Mention spéciale pour un personnage qui deviendra pour un temps l'antagoniste principal du groupe. Pour moi le meilleur méchant de la série (devant Kuro et Arlong). Je veux bien sûr parler de Baggy le clown. J'étais dubitatif lors des premiers visuels, mais le voir dans la série a balayé toutes mes craintes. On a affaire à un pirate aussi dangereux que ridicule, et impeccablement incarné par un Jeff Ward qui s'éclate dans le rôle. Même en termes d'apparence, je trouve que ça passe. Avec un petit air de Joker des films Batman, et son gros nez rouge qui lui va comme un gant.
À chacun sa justice
Il n'y a pas que les pirates dans la vie. N'oublions pas la Marine qui n'existe que pour les tenir à carreau et faire régner la justice. Ou plutôt leur "vision" de celle-ci. Une ambiguïté déjà présente dans le manga. Car même au sein de cette entité qui doit représenter le "bien", il existe des personnes mauvaises qui feront passer leurs propres intérêts avant ceux des civils qu'ils sont censés protéger.

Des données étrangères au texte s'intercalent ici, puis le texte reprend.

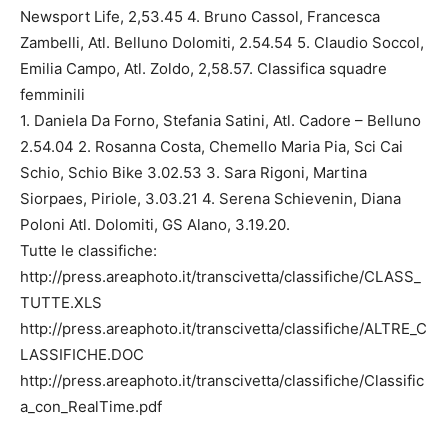
Newsport Life, 2,53.45 4. Bruno Cassol, Francesca
Zambelli, Atl. Belluno Dolomiti, 2.54.54 5. Claudio Soccol,
Emilia Campo, Atl. Zoldo, 2,58.57. Classifica squadre
femminili
1. Daniela Da Forno, Stefania Satini, Atl. Cadore – Belluno
2.54.04 2. Rosanna Costa, Chemello Maria Pia, Sci Cai
Schio, Schio Bike 3.02.53 3. Sara Rigoni, Martina
Siorpaes, Piriole, 3.03.21 4. Serena Schievenin, Diana
Poloni Atl. Dolomiti, GS Alano, 3.19.20.
Tutte le classifiche:
http://press.areaphoto.it/transcivetta/classifiche/CLASS_
TUTTE.XLS
http://press.areaphoto.it/transcivetta/classifiche/ALTRE_C
LASSIFICHE.DOC
http://press.areaphoto.it/transcivetta/classifiche/Classific
a_con_RealTime.pdf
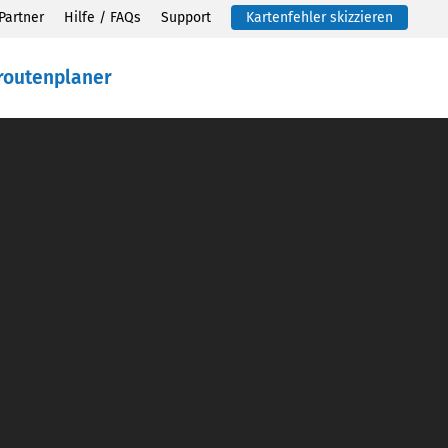
Partner
Hilfe / FAQs
Support
Kartenfehler skizzieren
routenplaner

C'est la même chose du côté des pirates qui ne sont pas tous des pillards assoiffés de sang et semant la terreur sur leur passage. Il suffit de regarder l'équipage des Mugis pour constater qu'ils sont très loin de cette description. Contrairement aux hommes poissons d'Arlong cochant toutes les cases. D'ailleurs, McKinley Belcher III joue bien ce chef de gang qui hait les humains du plus profond de son être. Et même s'il est nettement moins imposant, je le trouve encore plus vicieux que dans le manga.
Cette justice du "bien", elle est d'abord représentée par Koby. Un personnage interprété par Morgan Davies et qui aurait presque pu avoir la série à son nom tant il a de l'exposition à l'écran. Il est assez ironique de noter qu'à l'image du manga, que le premier ami qu'il se fait en mer soit Luffy. Un pirate, et donc ce contre quoi il doit se battre en tant que Marine. Même si les aventures qu'il va vivre avec cet individu hors du commun vont ébranler tout ce qu'il s'imaginait à propos des pirates. Et avec ce qu'il va découvrir au sein de la Marine, sa vision de la justice s'en trouvera complètement changée.

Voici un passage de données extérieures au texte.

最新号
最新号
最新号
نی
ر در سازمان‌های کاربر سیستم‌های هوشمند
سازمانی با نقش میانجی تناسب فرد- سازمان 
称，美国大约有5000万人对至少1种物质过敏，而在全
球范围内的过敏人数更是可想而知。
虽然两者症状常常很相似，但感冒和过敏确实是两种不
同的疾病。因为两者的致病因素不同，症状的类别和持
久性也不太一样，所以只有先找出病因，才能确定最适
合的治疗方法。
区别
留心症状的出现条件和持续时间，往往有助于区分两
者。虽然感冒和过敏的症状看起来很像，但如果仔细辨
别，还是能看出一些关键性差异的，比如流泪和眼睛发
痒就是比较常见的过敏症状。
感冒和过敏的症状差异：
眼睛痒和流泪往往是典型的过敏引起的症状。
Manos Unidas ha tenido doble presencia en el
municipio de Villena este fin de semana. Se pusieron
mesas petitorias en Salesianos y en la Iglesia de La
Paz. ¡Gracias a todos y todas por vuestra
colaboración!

Et ça, un certain Garp incarné par Vincent Regan le remarquera assez vite au point de vouloir le prendre sous son aile. Afin de faire de lui le soldat que n'a jamais voulu être son petit fils de Luffy. Principale figure d'autorité de la Marine pour cette saison. Et personnage ô combien important dans l’œuvre qui normalement est censé apparaitre bien plus tard dans l'histoire. Au final, pourquoi pas maintenant ? Je l'ai trouvé très convaincant autant physiquement que sur le reste.
Esthétique
Une de mes plus grandes craintes avant la sortie de cette adaptation, c'était la manière dont la série allait gérer les effets visuels. Au final, le rendu n'est pas trop choquant, même s'il est loin d'être incroyable. À l’exception de la scène avec le monstre marin menaçant Shanks après son sauvetage de Luffy. Une créature très bien modélisée et encore plus terrifiante que dans le manga.

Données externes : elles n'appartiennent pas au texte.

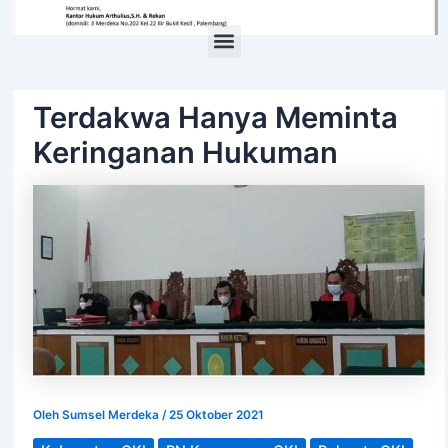
Menu
Terdakwa Hanya Meminta
Keringanan Hukuman
Oleh
Sumsel Merdeka
/
25 Oktober 2021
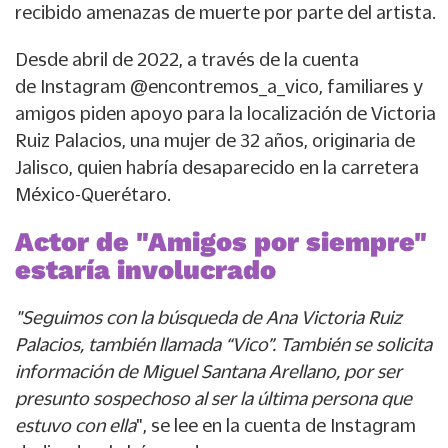
recibido amenazas de muerte por parte del artista.
Desde abril de 2022, a través de la cuenta
de Instagram @encontremos_a_vico, familiares y
amigos piden apoyo para la localización de Victoria
Ruiz Palacios, una mujer de 32 años, originaria de
Jalisco, quien habría desaparecido en la carretera
México-Querétaro.
Actor de "Amigos por siempre"
estaría involucrado
"Seguimos con la búsqueda de Ana Victoria Ruiz
Palacios, también llamada “Vico”. También se solicita
información de Miguel Santana Arellano, por ser
presunto sospechoso al ser la última persona que
estuvo con ella
", se lee en la cuenta de Instagram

D'ailleurs, les attaques de Luffy de type "Gomu Gomu", passent mieux que je ne l'aurais imaginé. Surtout vers la fin lors de son affrontement contre Arlong où l'on voit son "Gatling" à l’œuvre. Et son gigantesque coup de pied "Axe" (avec un plan copié collé par rapport au manga) qui traverse la tour d'Arlong Park.
En revanche, ça n'a pas empêché quelques faux raccords et aberrations visuelles. Dont une que tout le monde a vue concernant Zoro. Où durant une roulade, un de ses fourreaux d'épée se retrouve plié en deux. Une scène qui n'a visiblement pas été revue en post-prod, et a donné lieu à de nombreuses parodies et memes sur internet. D'ailleurs, le Youtubeur taiwanais 六指淵 Huber a fait un très bon short YouTube où il corrige lui-même cette scène.
J'ai beaucoup apprécié le fait que la plupart des objets et décors ont été fabriqués à la main. Comme le Baratie qui est mon préféré du lot autant à l'extérieur qu'à l'intérieur. Idem pour le bateau des Mugiwaras.
Musiques
De base, la bande originale de l'anime composée par Kohei Tanaka et Shirō Hamaguchi, est d'excellente facture. Une de mes préférées étant Overtaken qui se joue souvent en fin d'épisode ou quand les choses deviennent "sérieuses".
Quant à la musique de la version Netflix, on la doit à Sonya Belousova et Giona Ostinelli qui ont déjà œuvré pour la série The Witcher . Et c'est aussi une très bonne composition qui apporte sa propre touche. Même si quelques thèmes cultes ont été revisités dont "We Are" le tout premier générique d'ouverture de l'anime. Parmi mes morceaux favoris, d'abord l'hymne de Luffy "I'm Gonna Be King of the Pirates ".
Le thème au nom de l'épée de Zoro "Wado Ichimonji" aussi épique que tragique. Et joué durant son flashback.
Et le thème de Baggy qui colle parfaitement au côté clownesque et inquiétant du bonhomme.
Conclusion
Dans le jargon, on appelle ça un miracle. Surtout pour une œuvre comme One Piece longtemps jugée inadaptable dans un tel format. Ne serait-ce qu'à cause du côté extravagant et cartoonesque faisant partie de l'ADN même du manga. Je pense notamment aux personnages humanoïdes qui font plusieurs mètres de haut, mais que la série a choisi de ne pas intégrer pour cette saison. Peut-être que ça sera le cas pour les prochaines, ou pas.
Même si j'ai beaucoup apprécié cette version de Steven Maeda qui est certainement une des meilleures adaptations sorties à ce jour d'un manga en live action, ça ne vaut clairement pas l'anime et encore moins le manga. Et ce n'était probablement pas le but recherché. Il faut voir cette série comme une porte d'entrée pour les non-initiés qui voudraient découvrir l’œuvre d'une manière plus accessible. Et Netflix est la plateforme idéale pour ça. Après, reste à trouver le temps et le courage de se farcir plus de 1000 épisodes ou chapitres.
En tout cas, je salue la performance du casting qui s'est donné à fond. Et plus généralement, le respect de cette adaptation envers le manga. De toute façon avec Eichiro Oda aux commandes, ça aurait été difficile de faire un grand écart. Pour la prochaine saison dont j'ai déjà hâte de sa diffusion, je me demande vraiment comment ils vont s'y prendre pour le personnage de Chopper. Est-ce qu'on aura un acteur maquillé comme pour les Hommes Poisons ? Ou bien il sera modélisé en 3D ? Affaire à suivre.